If you traveled back in time 25 years and ended up in one particular trailer park in Jacksonville, NC you might meet a small boy running away from home.  His destination: a kind teenage girl’s house that babysat him.  There were a couple places he ran to, but she was the nicest and she had a Nintendo Entertainment System and The Legend of Zelda and Megaman and some crummy Wheel of Fortune game.

He was running because his bi-polar mother had a couple of her “really scary” friends over.  And the punishment he’d receive for sneaking out the laundry room door was less painful and traumatic than sticking around those people.

When I returned home my mother was always somewhere between panicked and pissed off.  Usually drunk.  Consequences varied from the routine ass-whooping to being grounded.  Sometimes I was locked out of the house.  Others she’d hug me and apologize she let Star and her friends over again.

Honestly, I was very young.  As I grew up those memories quit being mine; just fragments of a past some other kid experienced.
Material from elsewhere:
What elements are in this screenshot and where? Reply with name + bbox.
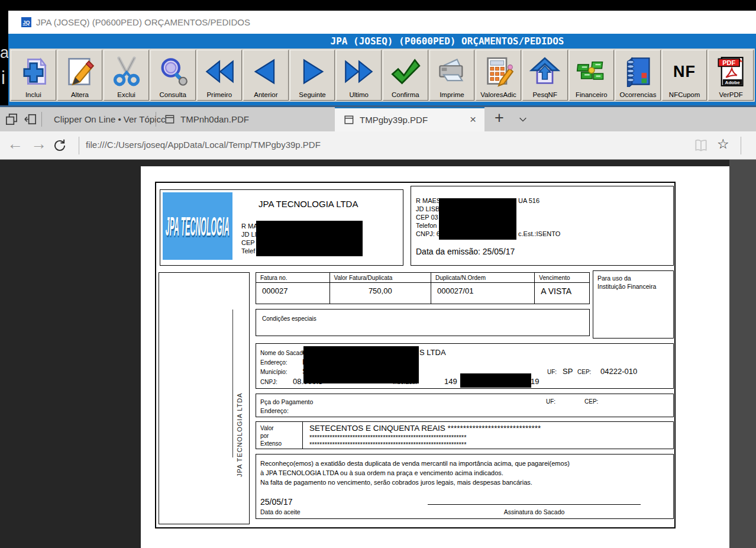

I can remember feeling safe in the world of Hyrule.  Video game escapism caught me early on.  I have problems with escapism to this day.  It’s a lot easier to play a round of League of Legends than get frustrated with bills I’m falling behind on.

But video games did keep me off the street and kept me from growing up more maladjusted than I could’ve.  They were my safe haven.

Many kids in my predicament or worse grew up without any sanctuary and, well, you know what happens.  They’re the kids featured in a tragic news story.  Some grow up to become the adults you warn your children about on the playground.

I guess what I’m saying is.  I hope my son grows up with more solid coping mechanisms than a controller or mouse and keyboard.  But there are worse habits.

Tonight’s confession isn’t just about my past tragedies.  It’s about the time I enjoyed Call of Duty: Modern Warfare 3 and the lesson that can be taken away.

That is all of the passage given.